P604 Can we reduce intravenous monoclonal antibody observation times without compromising patient safety? A single centre retrospective observational study
F. REES1, A. Packham1, C. Blake1, E. Hills1, G. Scutt2, A. St Clair-Jones1
1Brighton and Sussex University Hospitals, IBD Team- Gastroenterology, Brighton, UK, 2University of Brighton, Pharmacy, Brighton, UK
Background
Monoclonal antibodies (MAbs) are integral to inflammatory bowel disease (IBD) management. The administration of intravenous (IV) MAbs, infliximab and vedolizumab, for Brighton and Sussex University Hospital patients is via an outpatient clinic. Licensing specifies lengthy observation times; infliximab for induction (infusion 1 to 3) and maintenance (infusion 4 onwards) requires 1 to 2 h observation. Vedolizumab for induction (infusion 1 to 2) requires 2 h observation and maintenance (infusion 3 onwards) 1-h observation. This can affect waiting times; 33% UK patients waited longer than two weeks for infliximab. A reduction in observation times could improve capacity but needs to be done without compromising patient safety.
Methods
A single centre observational study was conducted. Retrospective data were collected on all current patients receiving infliximab or vedolizumab at BSUH. Data were collected over 12 weeks (April to July 2019); patients seen twice in this period were included once. The presence of reaction from current and previous infusions was determined by patient questioning and patient records review. Reaction occurrence, nature and management were recorded.

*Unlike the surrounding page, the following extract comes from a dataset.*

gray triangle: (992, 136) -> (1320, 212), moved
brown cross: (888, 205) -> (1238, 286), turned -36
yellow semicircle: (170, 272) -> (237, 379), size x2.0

There is not a grading system for IBD infusion-related reactions. To standardise we used the cancer Common Terminology Criteria for Adverse Events; grade 3 and above is designated severe (grade 5 being death).
Results
For infliximab 130 patients were reviewed with 2607 infusions administered in total. For vedolizumab 69 patients were reviewed with 557 infusions administered in total.
| Number of Patients | Number of Infusions | Number of Infusion-related Reactions | Reaction | Infusion Number Reaction Occurred On | Grade | Symptoms | Management | Therapy Continued | ||
| Infliximab | Induction | 130 | 2607 | 3 | 1 | 1 | 2 | Itching | Chlorphenamine IV | Yes |
| 2 | 2 | 2 | Flushing and chest tightness | Hydrocortisone IV, chlorphenamine IV + paracetamol oral (PO) | No - switched | |||||
| 3 | 3 | 2 | Shortness of breath | Chlorphenamine IV | Yes | |||||
| Maintenance | 121 | 2583 | 0 | NA | NA | NA | NA | NA | NA | |
| Vedolizumab | Induction | 69 | 557 | 1 | 1 | 1 | 1 | Headache | Paracetamol PO | Yes |
| Maintenance | 64 | 550 | 0 | NA | NA | NA | NA | NA | NA |
NA, non applicable.
Due to the small sample size significance could not be reached.

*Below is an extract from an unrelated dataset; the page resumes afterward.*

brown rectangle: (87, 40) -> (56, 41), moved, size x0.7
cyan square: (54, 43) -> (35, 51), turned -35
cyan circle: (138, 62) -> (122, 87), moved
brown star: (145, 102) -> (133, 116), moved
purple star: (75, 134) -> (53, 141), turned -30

The survival plot indicates high levels of ‘no reactions’ observed in the first 4 infusions of infliximab 97.7% (+1.6%, -4.7%), and first 3 infusions of vedolizumab 96.9% (+2.3%, −8.8%).

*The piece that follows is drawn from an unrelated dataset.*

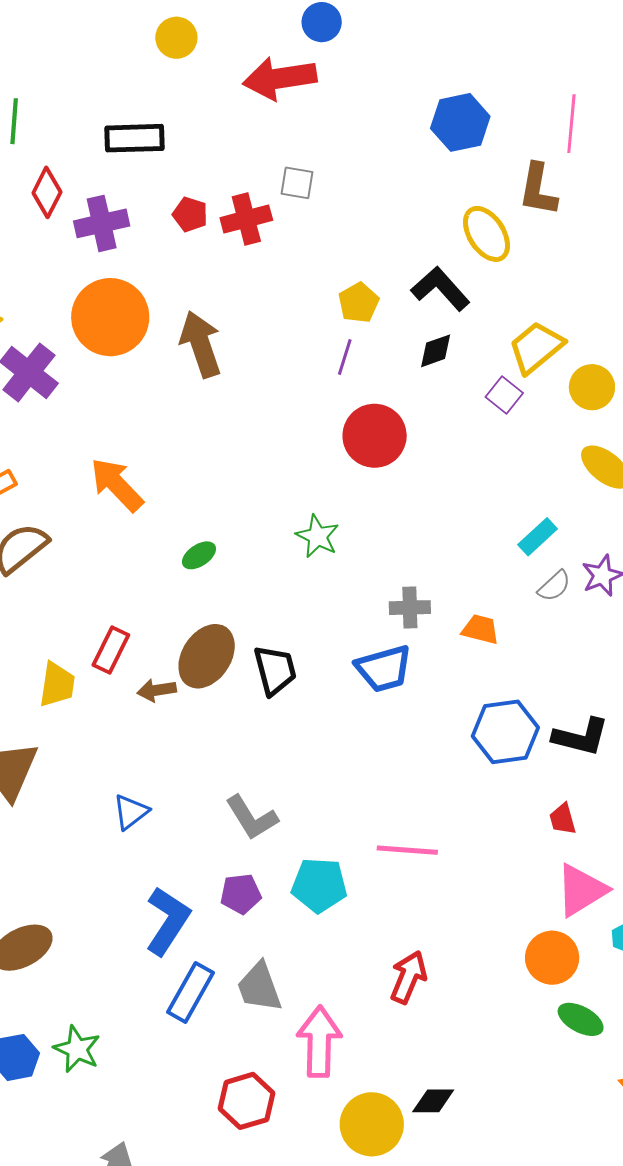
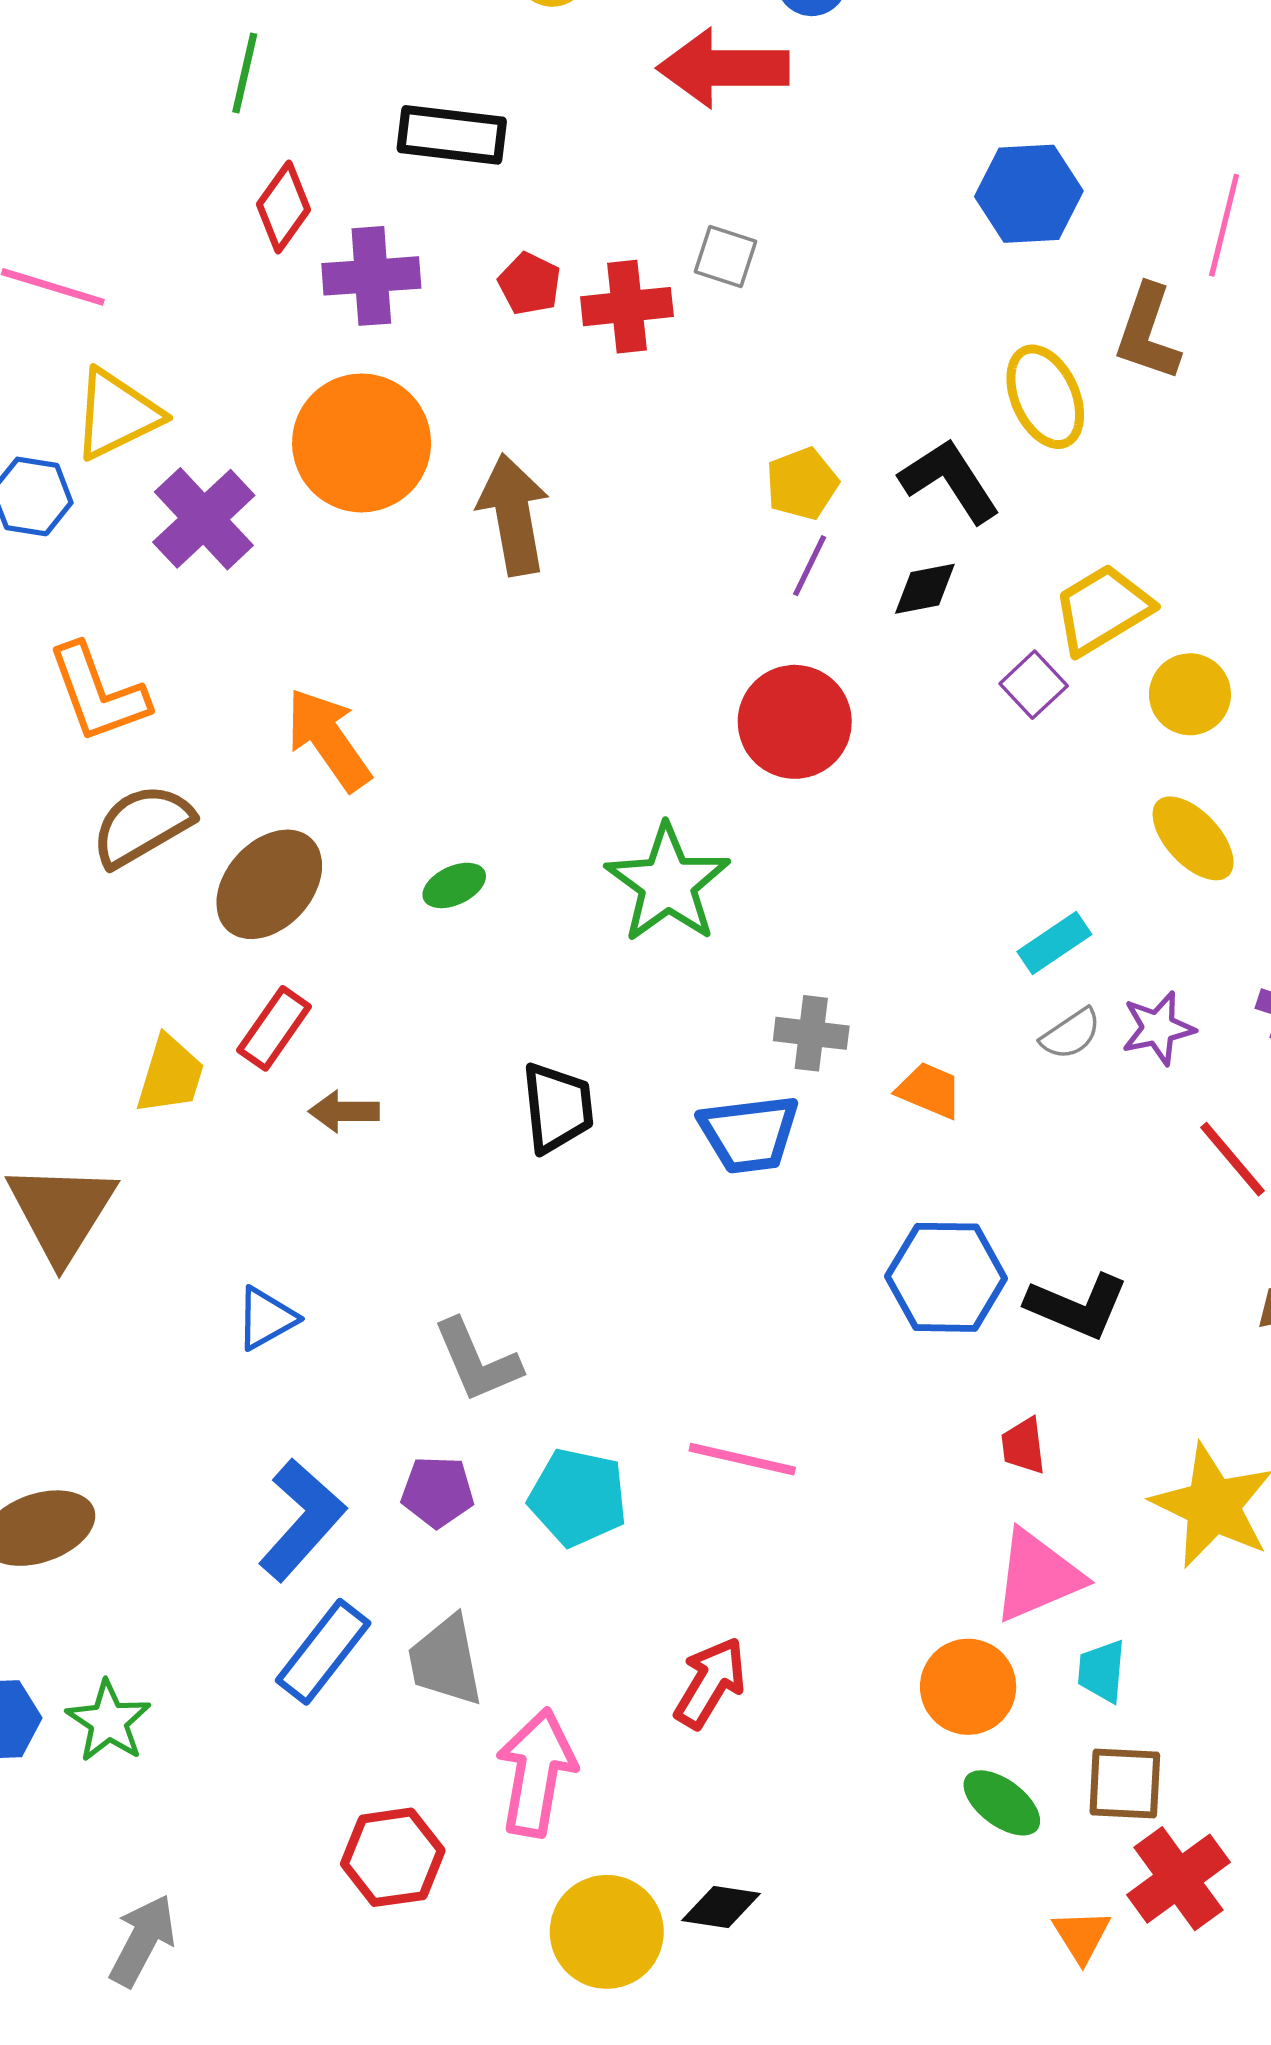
purple line: (345, 357) -> (810, 566), moved
green star: (317, 536) -> (668, 883), size x1.6
brown ellipse: (207, 656) -> (269, 884), moved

Considering capacity over 12 weeks, for infliximab a minimum of 121 could be recouped and 64 h for vedolizumab. Extrapolated this could equate to 740 h per year.
Conclusion
All reactions occurred within three infusions, were non-severe and managed within the infusion clinic. By removing the observation period from infusion 4 onwards, infusion clinic capacity could be increased but further data from multiple centres are required to prove significance.